Task brief: Give back exactly the line that contains "transformación digital" and all the lines after it in the records below, to the very last, with no other output.

(Collection entries)
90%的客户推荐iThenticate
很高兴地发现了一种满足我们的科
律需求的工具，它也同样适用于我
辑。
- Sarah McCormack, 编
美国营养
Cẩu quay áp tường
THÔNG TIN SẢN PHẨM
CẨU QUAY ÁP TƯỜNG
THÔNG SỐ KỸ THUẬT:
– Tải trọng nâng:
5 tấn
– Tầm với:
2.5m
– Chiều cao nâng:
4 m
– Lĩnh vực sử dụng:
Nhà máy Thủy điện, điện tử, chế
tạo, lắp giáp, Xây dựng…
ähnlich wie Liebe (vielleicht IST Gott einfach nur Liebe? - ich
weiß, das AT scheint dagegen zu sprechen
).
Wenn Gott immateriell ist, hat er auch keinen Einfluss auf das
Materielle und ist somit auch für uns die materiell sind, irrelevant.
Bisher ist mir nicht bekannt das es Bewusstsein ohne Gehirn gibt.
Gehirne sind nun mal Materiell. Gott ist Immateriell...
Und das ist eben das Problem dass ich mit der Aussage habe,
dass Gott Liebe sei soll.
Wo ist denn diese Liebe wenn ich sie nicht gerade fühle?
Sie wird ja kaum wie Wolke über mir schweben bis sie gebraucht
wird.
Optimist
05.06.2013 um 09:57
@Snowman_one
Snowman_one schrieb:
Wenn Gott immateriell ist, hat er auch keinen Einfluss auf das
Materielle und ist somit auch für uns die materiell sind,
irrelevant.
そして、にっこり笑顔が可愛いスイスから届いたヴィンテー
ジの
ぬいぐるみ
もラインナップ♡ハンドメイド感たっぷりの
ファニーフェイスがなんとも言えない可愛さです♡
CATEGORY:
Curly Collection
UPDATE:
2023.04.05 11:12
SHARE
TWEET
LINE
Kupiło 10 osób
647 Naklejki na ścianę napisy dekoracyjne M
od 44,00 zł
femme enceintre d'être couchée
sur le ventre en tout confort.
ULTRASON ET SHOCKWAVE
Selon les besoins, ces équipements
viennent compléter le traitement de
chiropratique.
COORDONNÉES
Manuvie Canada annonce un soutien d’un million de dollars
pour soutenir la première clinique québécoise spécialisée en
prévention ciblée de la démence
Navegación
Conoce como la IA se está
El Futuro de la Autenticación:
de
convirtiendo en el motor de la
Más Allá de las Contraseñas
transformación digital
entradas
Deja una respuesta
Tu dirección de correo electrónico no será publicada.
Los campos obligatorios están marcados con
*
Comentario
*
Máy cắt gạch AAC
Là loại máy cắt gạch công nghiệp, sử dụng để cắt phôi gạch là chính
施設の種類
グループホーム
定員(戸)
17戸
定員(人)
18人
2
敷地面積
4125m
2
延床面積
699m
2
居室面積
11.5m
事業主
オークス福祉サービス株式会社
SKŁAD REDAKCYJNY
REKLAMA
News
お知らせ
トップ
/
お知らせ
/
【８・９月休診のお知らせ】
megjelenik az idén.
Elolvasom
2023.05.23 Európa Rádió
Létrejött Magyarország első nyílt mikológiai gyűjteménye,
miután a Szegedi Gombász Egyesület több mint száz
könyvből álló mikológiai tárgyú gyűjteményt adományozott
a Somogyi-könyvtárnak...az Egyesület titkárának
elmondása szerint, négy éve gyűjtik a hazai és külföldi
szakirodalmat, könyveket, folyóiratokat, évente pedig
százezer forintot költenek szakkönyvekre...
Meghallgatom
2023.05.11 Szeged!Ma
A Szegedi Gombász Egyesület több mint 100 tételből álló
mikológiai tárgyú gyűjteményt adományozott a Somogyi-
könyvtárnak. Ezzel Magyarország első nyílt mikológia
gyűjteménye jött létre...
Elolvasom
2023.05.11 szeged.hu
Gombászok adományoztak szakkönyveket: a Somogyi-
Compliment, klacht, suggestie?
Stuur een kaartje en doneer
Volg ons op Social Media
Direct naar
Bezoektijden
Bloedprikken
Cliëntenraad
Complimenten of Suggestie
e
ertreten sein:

Exercise result:
transformación digital
entradas
Deja una respuesta
Tu dirección de correo electrónico no será publicada.
Los campos obligatorios están marcados con
*
Comentario
*
Máy cắt gạch AAC
Là loại máy cắt gạch công nghiệp, sử dụng để cắt phôi gạch là chính
施設の種類
グループホーム
定員(戸)
17戸
定員(人)
18人
2
敷地面積
4125m
2
延床面積
699m
2
居室面積
11.5m
事業主
オークス福祉サービス株式会社
SKŁAD REDAKCYJNY
REKLAMA
News
お知らせ
トップ
/
お知らせ
/
【８・９月休診のお知らせ】
megjelenik az idén.
Elolvasom
2023.05.23 Európa Rádió
Létrejött Magyarország első nyílt mikológiai gyűjteménye,
miután a Szegedi Gombász Egyesület több mint száz
könyvből álló mikológiai tárgyú gyűjteményt adományozott
a Somogyi-könyvtárnak...az Egyesület titkárának
elmondása szerint, négy éve gyűjtik a hazai és külföldi
szakirodalmat, könyveket, folyóiratokat, évente pedig
százezer forintot költenek szakkönyvekre...
Meghallgatom
2023.05.11 Szeged!Ma
A Szegedi Gombász Egyesület több mint 100 tételből álló
mikológiai tárgyú gyűjteményt adományozott a Somogyi-
könyvtárnak. Ezzel Magyarország első nyílt mikológia
gyűjteménye jött létre...
Elolvasom
2023.05.11 szeged.hu
Gombászok adományoztak szakkönyveket: a Somogyi-
Compliment, klacht, suggestie?
Stuur een kaartje en doneer
Volg ons op Social Media
Direct naar
Bezoektijden
Bloedprikken
Cliëntenraad
Complimenten of Suggestie
e
ertreten sein:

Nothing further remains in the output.